(Dataset entries)
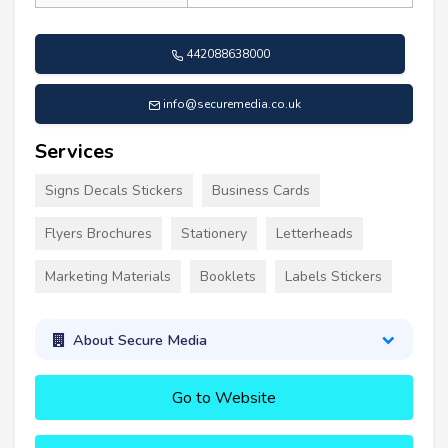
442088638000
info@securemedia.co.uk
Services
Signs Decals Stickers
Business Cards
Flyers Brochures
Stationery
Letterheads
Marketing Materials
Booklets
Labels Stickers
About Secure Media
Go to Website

| PROBLEM |
Write out the entries above verbatim; the pictures do not belong in your copy.

| EXERCISE ANSWER |
442088638000
info@securemedia.co.uk
Services
Signs Decals Stickers
Business Cards
Flyers Brochures
Stationery
Letterheads
Marketing Materials
Booklets
Labels Stickers
About Secure Media
Go to Website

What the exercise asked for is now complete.